┌─ Entries shown

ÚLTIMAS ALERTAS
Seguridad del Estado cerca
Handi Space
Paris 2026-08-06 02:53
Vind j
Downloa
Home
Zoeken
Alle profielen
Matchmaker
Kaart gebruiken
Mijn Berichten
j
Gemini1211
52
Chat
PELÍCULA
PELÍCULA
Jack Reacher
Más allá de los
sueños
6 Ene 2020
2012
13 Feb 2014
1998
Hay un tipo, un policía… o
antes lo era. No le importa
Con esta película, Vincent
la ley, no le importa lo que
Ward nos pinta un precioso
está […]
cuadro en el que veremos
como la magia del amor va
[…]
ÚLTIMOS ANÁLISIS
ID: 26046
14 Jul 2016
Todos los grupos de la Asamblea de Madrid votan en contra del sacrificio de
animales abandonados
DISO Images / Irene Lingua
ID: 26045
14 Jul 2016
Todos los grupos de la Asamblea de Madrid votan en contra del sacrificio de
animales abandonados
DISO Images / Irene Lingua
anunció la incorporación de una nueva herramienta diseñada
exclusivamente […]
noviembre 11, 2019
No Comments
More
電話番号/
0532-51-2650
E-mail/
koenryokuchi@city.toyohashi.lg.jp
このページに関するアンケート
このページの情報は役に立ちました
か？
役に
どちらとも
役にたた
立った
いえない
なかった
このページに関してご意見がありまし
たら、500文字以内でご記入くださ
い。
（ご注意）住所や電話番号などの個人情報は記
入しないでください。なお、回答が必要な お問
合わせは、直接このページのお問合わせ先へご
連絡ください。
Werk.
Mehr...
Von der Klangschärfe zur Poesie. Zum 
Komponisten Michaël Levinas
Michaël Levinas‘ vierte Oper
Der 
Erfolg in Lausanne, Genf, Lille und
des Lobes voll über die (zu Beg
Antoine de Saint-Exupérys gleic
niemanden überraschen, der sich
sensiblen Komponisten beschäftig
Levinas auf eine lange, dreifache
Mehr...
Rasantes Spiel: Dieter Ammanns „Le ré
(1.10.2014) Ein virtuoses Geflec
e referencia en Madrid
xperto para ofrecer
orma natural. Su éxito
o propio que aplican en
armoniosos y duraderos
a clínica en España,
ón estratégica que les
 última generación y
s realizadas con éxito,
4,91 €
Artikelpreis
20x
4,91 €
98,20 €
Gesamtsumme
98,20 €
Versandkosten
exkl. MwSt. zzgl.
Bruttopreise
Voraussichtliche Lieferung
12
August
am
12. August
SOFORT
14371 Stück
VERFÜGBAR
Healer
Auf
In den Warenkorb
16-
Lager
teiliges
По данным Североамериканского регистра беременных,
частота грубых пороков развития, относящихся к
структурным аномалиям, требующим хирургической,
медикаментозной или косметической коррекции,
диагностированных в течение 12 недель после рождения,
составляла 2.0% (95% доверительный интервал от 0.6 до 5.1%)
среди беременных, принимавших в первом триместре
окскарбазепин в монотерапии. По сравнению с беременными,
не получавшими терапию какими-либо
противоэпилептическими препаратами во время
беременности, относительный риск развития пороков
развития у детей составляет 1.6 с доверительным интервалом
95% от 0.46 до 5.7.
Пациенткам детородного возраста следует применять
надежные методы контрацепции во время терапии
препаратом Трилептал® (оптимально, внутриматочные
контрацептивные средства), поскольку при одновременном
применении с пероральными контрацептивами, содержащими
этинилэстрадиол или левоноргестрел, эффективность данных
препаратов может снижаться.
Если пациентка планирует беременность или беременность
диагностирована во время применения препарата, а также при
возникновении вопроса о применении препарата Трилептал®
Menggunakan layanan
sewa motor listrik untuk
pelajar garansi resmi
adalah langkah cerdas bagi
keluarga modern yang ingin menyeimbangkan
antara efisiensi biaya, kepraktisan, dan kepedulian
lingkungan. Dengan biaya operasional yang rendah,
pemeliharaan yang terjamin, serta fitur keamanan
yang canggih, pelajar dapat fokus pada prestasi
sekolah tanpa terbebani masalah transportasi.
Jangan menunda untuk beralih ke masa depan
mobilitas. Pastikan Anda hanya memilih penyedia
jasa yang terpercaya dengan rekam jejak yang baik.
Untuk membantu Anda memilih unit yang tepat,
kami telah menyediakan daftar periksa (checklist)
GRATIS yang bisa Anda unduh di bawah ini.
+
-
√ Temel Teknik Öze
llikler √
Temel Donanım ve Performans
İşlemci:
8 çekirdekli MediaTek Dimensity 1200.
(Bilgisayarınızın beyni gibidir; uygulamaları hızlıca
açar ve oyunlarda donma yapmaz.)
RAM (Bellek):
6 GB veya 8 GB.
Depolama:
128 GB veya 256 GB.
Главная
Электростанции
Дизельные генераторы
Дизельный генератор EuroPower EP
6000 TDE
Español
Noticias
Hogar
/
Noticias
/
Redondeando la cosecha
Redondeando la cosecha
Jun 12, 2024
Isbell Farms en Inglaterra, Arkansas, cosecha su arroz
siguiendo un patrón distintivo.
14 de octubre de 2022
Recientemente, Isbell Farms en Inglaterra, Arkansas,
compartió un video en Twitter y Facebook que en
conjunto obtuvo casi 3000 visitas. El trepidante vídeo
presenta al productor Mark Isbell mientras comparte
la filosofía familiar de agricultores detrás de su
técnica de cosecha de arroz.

└─

What needs to be done -> Repeat every line of the data verbatim.

Solution to this problem ->
ÚLTIMAS ALERTAS
Seguridad del Estado cerca
Handi Space
Paris 2026-08-06 02:53
Vind j
Downloa
Home
Zoeken
Alle profielen
Matchmaker
Kaart gebruiken
Mijn Berichten
j
Gemini1211
52
Chat
PELÍCULA
PELÍCULA
Jack Reacher
Más allá de los
sueños
6 Ene 2020
2012
13 Feb 2014
1998
Hay un tipo, un policía… o
antes lo era. No le importa
Con esta película, Vincent
la ley, no le importa lo que
Ward nos pinta un precioso
está […]
cuadro en el que veremos
como la magia del amor va
[…]
ÚLTIMOS ANÁLISIS
ID: 26046
14 Jul 2016
Todos los grupos de la Asamblea de Madrid votan en contra del sacrificio de
animales abandonados
DISO Images / Irene Lingua
ID: 26045
14 Jul 2016
Todos los grupos de la Asamblea de Madrid votan en contra del sacrificio de
animales abandonados
DISO Images / Irene Lingua
anunció la incorporación de una nueva herramienta diseñada
exclusivamente […]
noviembre 11, 2019
No Comments
More
電話番号/
0532-51-2650
E-mail/
koenryokuchi@city.toyohashi.lg.jp
このページに関するアンケート
このページの情報は役に立ちました
か？
役に
どちらとも
役にたた
立った
いえない
なかった
このページに関してご意見がありまし
たら、500文字以内でご記入くださ
い。
（ご注意）住所や電話番号などの個人情報は記
入しないでください。なお、回答が必要な お問
合わせは、直接このページのお問合わせ先へご
連絡ください。
Werk.
Mehr...
Von der Klangschärfe zur Poesie. Zum 
Komponisten Michaël Levinas
Michaël Levinas‘ vierte Oper
Der 
Erfolg in Lausanne, Genf, Lille und
des Lobes voll über die (zu Beg
Antoine de Saint-Exupérys gleic
niemanden überraschen, der sich
sensiblen Komponisten beschäftig
Levinas auf eine lange, dreifache
Mehr...
Rasantes Spiel: Dieter Ammanns „Le ré
(1.10.2014) Ein virtuoses Geflec
e referencia en Madrid
xperto para ofrecer
orma natural. Su éxito
o propio que aplican en
armoniosos y duraderos
a clínica en España,
ón estratégica que les
 última generación y
s realizadas con éxito,
4,91 €
Artikelpreis
20x
4,91 €
98,20 €
Gesamtsumme
98,20 €
Versandkosten
exkl. MwSt. zzgl.
Bruttopreise
Voraussichtliche Lieferung
12
August
am
12. August
SOFORT
14371 Stück
VERFÜGBAR
Healer
Auf
In den Warenkorb
16-
Lager
teiliges
По данным Североамериканского регистра беременных,
частота грубых пороков развития, относящихся к
структурным аномалиям, требующим хирургической,
медикаментозной или косметической коррекции,
диагностированных в течение 12 недель после рождения,
составляла 2.0% (95% доверительный интервал от 0.6 до 5.1%)
среди беременных, принимавших в первом триместре
окскарбазепин в монотерапии. По сравнению с беременными,
не получавшими терапию какими-либо
противоэпилептическими препаратами во время
беременности, относительный риск развития пороков
развития у детей составляет 1.6 с доверительным интервалом
95% от 0.46 до 5.7.
Пациенткам детородного возраста следует применять
надежные методы контрацепции во время терапии
препаратом Трилептал® (оптимально, внутриматочные
контрацептивные средства), поскольку при одновременном
применении с пероральными контрацептивами, содержащими
этинилэстрадиол или левоноргестрел, эффективность данных
препаратов может снижаться.
Если пациентка планирует беременность или беременность
диагностирована во время применения препарата, а также при
возникновении вопроса о применении препарата Трилептал®
Menggunakan layanan
sewa motor listrik untuk
pelajar garansi resmi
adalah langkah cerdas bagi
keluarga modern yang ingin menyeimbangkan
antara efisiensi biaya, kepraktisan, dan kepedulian
lingkungan. Dengan biaya operasional yang rendah,
pemeliharaan yang terjamin, serta fitur keamanan
yang canggih, pelajar dapat fokus pada prestasi
sekolah tanpa terbebani masalah transportasi.
Jangan menunda untuk beralih ke masa depan
mobilitas. Pastikan Anda hanya memilih penyedia
jasa yang terpercaya dengan rekam jejak yang baik.
Untuk membantu Anda memilih unit yang tepat,
kami telah menyediakan daftar periksa (checklist)
GRATIS yang bisa Anda unduh di bawah ini.
+
-
√ Temel Teknik Öze
llikler √
Temel Donanım ve Performans
İşlemci:
8 çekirdekli MediaTek Dimensity 1200.
(Bilgisayarınızın beyni gibidir; uygulamaları hızlıca
açar ve oyunlarda donma yapmaz.)
RAM (Bellek):
6 GB veya 8 GB.
Depolama:
128 GB veya 256 GB.
Главная
Электростанции
Дизельные генераторы
Дизельный генератор EuroPower EP
6000 TDE
Español
Noticias
Hogar
/
Noticias
/
Redondeando la cosecha
Redondeando la cosecha
Jun 12, 2024
Isbell Farms en Inglaterra, Arkansas, cosecha su arroz
siguiendo un patrón distintivo.
14 de octubre de 2022
Recientemente, Isbell Farms en Inglaterra, Arkansas,
compartió un video en Twitter y Facebook que en
conjunto obtuvo casi 3000 visitas. El trepidante vídeo
presenta al productor Mark Isbell mientras comparte
la filosofía familiar de agricultores detrás de su
técnica de cosecha de arroz.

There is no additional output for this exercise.